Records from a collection
━━━━━━━━━━

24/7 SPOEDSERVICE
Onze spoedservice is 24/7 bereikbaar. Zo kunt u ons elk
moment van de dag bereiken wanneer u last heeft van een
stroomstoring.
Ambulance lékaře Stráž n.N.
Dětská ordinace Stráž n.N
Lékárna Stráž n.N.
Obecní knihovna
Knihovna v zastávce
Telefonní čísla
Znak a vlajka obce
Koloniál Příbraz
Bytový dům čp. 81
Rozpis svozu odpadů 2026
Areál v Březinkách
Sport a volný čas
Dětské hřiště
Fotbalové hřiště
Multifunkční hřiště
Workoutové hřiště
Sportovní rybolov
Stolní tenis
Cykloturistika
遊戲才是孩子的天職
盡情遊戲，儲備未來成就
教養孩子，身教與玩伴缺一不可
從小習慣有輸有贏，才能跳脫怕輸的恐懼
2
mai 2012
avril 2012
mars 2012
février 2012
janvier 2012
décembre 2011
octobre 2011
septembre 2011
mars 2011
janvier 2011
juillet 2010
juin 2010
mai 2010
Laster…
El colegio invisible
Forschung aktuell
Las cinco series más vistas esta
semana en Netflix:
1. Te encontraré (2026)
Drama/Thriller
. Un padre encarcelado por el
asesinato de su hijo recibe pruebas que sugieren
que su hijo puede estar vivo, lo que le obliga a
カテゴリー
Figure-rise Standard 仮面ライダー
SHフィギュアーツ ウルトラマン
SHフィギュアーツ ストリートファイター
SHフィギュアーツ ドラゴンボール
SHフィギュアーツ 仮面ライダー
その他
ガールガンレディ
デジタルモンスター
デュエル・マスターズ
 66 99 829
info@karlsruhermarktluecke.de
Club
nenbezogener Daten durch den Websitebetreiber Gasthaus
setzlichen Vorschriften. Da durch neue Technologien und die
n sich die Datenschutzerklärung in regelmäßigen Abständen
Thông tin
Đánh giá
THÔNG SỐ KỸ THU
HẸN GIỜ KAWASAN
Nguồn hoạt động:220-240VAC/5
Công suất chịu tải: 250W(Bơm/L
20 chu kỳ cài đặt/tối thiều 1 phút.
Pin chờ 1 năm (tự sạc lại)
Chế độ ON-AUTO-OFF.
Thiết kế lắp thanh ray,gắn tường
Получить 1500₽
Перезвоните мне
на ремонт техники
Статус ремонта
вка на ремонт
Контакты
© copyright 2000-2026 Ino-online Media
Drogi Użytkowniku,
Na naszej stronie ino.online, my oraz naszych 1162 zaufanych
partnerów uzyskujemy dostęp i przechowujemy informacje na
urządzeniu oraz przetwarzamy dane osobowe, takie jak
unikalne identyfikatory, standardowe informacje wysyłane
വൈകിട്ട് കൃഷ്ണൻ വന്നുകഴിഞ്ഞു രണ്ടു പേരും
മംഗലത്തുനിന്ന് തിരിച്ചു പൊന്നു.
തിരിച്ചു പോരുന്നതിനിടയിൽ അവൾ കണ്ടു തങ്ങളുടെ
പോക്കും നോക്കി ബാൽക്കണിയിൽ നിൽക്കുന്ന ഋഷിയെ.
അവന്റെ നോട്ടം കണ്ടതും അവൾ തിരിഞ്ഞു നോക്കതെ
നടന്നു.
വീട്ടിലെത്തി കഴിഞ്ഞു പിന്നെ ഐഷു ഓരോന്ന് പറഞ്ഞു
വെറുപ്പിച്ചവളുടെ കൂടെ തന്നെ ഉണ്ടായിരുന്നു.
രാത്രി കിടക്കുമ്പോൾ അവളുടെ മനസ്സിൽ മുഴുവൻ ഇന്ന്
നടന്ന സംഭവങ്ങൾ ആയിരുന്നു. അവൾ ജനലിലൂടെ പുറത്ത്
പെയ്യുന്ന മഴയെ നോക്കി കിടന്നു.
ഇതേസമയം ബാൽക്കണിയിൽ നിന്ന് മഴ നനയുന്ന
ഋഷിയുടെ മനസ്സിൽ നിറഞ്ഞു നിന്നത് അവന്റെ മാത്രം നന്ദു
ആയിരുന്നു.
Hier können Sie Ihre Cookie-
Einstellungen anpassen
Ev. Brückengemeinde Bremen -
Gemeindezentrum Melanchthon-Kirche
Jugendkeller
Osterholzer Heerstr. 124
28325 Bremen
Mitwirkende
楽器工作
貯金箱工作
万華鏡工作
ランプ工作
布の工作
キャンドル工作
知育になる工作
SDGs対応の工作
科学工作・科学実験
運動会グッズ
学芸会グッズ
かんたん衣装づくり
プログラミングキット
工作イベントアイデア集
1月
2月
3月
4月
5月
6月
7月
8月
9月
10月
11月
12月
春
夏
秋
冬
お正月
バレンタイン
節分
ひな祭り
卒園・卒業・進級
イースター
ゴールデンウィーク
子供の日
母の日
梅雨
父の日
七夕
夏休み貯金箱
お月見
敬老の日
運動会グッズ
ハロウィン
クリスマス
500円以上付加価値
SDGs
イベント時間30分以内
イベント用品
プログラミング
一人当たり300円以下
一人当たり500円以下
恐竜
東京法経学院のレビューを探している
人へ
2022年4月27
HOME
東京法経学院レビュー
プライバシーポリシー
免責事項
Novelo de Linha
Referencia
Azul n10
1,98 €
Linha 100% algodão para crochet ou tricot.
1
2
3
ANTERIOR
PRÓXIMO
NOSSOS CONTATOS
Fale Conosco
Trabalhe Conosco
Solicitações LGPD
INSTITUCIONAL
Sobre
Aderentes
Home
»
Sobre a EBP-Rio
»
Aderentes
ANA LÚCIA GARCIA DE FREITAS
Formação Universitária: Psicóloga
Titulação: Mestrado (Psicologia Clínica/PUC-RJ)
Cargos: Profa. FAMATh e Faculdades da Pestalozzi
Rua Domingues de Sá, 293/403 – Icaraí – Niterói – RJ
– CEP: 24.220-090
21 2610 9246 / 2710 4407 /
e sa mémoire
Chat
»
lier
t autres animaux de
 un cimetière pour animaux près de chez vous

━━━━━━━━━━

* WHAT TO WORK ON *
Each entry above is to be repeated exactly as it appears.

* RESULT BELOW *
24/7 SPOEDSERVICE
Onze spoedservice is 24/7 bereikbaar. Zo kunt u ons elk
moment van de dag bereiken wanneer u last heeft van een
stroomstoring.
Ambulance lékaře Stráž n.N.
Dětská ordinace Stráž n.N
Lékárna Stráž n.N.
Obecní knihovna
Knihovna v zastávce
Telefonní čísla
Znak a vlajka obce
Koloniál Příbraz
Bytový dům čp. 81
Rozpis svozu odpadů 2026
Areál v Březinkách
Sport a volný čas
Dětské hřiště
Fotbalové hřiště
Multifunkční hřiště
Workoutové hřiště
Sportovní rybolov
Stolní tenis
Cykloturistika
遊戲才是孩子的天職
盡情遊戲，儲備未來成就
教養孩子，身教與玩伴缺一不可
從小習慣有輸有贏，才能跳脫怕輸的恐懼
2
mai 2012
avril 2012
mars 2012
février 2012
janvier 2012
décembre 2011
octobre 2011
septembre 2011
mars 2011
janvier 2011
juillet 2010
juin 2010
mai 2010
Laster…
El colegio invisible
Forschung aktuell
Las cinco series más vistas esta
semana en Netflix:
1. Te encontraré (2026)
Drama/Thriller
. Un padre encarcelado por el
asesinato de su hijo recibe pruebas que sugieren
que su hijo puede estar vivo, lo que le obliga a
カテゴリー
Figure-rise Standard 仮面ライダー
SHフィギュアーツ ウルトラマン
SHフィギュアーツ ストリートファイター
SHフィギュアーツ ドラゴンボール
SHフィギュアーツ 仮面ライダー
その他
ガールガンレディ
デジタルモンスター
デュエル・マスターズ
 66 99 829
info@karlsruhermarktluecke.de
Club
nenbezogener Daten durch den Websitebetreiber Gasthaus
setzlichen Vorschriften. Da durch neue Technologien und die
n sich die Datenschutzerklärung in regelmäßigen Abständen
Thông tin
Đánh giá
THÔNG SỐ KỸ THU
HẸN GIỜ KAWASAN
Nguồn hoạt động:220-240VAC/5
Công suất chịu tải: 250W(Bơm/L
20 chu kỳ cài đặt/tối thiều 1 phút.
Pin chờ 1 năm (tự sạc lại)
Chế độ ON-AUTO-OFF.
Thiết kế lắp thanh ray,gắn tường
Получить 1500₽
Перезвоните мне
на ремонт техники
Статус ремонта
вка на ремонт
Контакты
© copyright 2000-2026 Ino-online Media
Drogi Użytkowniku,
Na naszej stronie ino.online, my oraz naszych 1162 zaufanych
partnerów uzyskujemy dostęp i przechowujemy informacje na
urządzeniu oraz przetwarzamy dane osobowe, takie jak
unikalne identyfikatory, standardowe informacje wysyłane
വൈകിട്ട് കൃഷ്ണൻ വന്നുകഴിഞ്ഞു രണ്ടു പേരും
മംഗലത്തുനിന്ന് തിരിച്ചു പൊന്നു.
തിരിച്ചു പോരുന്നതിനിടയിൽ അവൾ കണ്ടു തങ്ങളുടെ
പോക്കും നോക്കി ബാൽക്കണിയിൽ നിൽക്കുന്ന ഋഷിയെ.
അവന്റെ നോട്ടം കണ്ടതും അവൾ തിരിഞ്ഞു നോക്കതെ
നടന്നു.
വീട്ടിലെത്തി കഴിഞ്ഞു പിന്നെ ഐഷു ഓരോന്ന് പറഞ്ഞു
വെറുപ്പിച്ചവളുടെ കൂടെ തന്നെ ഉണ്ടായിരുന്നു.
രാത്രി കിടക്കുമ്പോൾ അവളുടെ മനസ്സിൽ മുഴുവൻ ഇന്ന്
നടന്ന സംഭവങ്ങൾ ആയിരുന്നു. അവൾ ജനലിലൂടെ പുറത്ത്
പെയ്യുന്ന മഴയെ നോക്കി കിടന്നു.
ഇതേസമയം ബാൽക്കണിയിൽ നിന്ന് മഴ നനയുന്ന
ഋഷിയുടെ മനസ്സിൽ നിറഞ്ഞു നിന്നത് അവന്റെ മാത്രം നന്ദു
ആയിരുന്നു.
Hier können Sie Ihre Cookie-
Einstellungen anpassen
Ev. Brückengemeinde Bremen -
Gemeindezentrum Melanchthon-Kirche
Jugendkeller
Osterholzer Heerstr. 124
28325 Bremen
Mitwirkende
楽器工作
貯金箱工作
万華鏡工作
ランプ工作
布の工作
キャンドル工作
知育になる工作
SDGs対応の工作
科学工作・科学実験
運動会グッズ
学芸会グッズ
かんたん衣装づくり
プログラミングキット
工作イベントアイデア集
1月
2月
3月
4月
5月
6月
7月
8月
9月
10月
11月
12月
春
夏
秋
冬
お正月
バレンタイン
節分
ひな祭り
卒園・卒業・進級
イースター
ゴールデンウィーク
子供の日
母の日
梅雨
父の日
七夕
夏休み貯金箱
お月見
敬老の日
運動会グッズ
ハロウィン
クリスマス
500円以上付加価値
SDGs
イベント時間30分以内
イベント用品
プログラミング
一人当たり300円以下
一人当たり500円以下
恐竜
東京法経学院のレビューを探している
人へ
2022年4月27
HOME
東京法経学院レビュー
プライバシーポリシー
免責事項
Novelo de Linha
Referencia
Azul n10
1,98 €
Linha 100% algodão para crochet ou tricot.
1
2
3
ANTERIOR
PRÓXIMO
NOSSOS CONTATOS
Fale Conosco
Trabalhe Conosco
Solicitações LGPD
INSTITUCIONAL
Sobre
Aderentes
Home
»
Sobre a EBP-Rio
»
Aderentes
ANA LÚCIA GARCIA DE FREITAS
Formação Universitária: Psicóloga
Titulação: Mestrado (Psicologia Clínica/PUC-RJ)
Cargos: Profa. FAMATh e Faculdades da Pestalozzi
Rua Domingues de Sá, 293/403 – Icaraí – Niterói – RJ
– CEP: 24.220-090
21 2610 9246 / 2710 4407 /
e sa mémoire
Chat
»
lier
t autres animaux de
 un cimetière pour animaux près de chez vous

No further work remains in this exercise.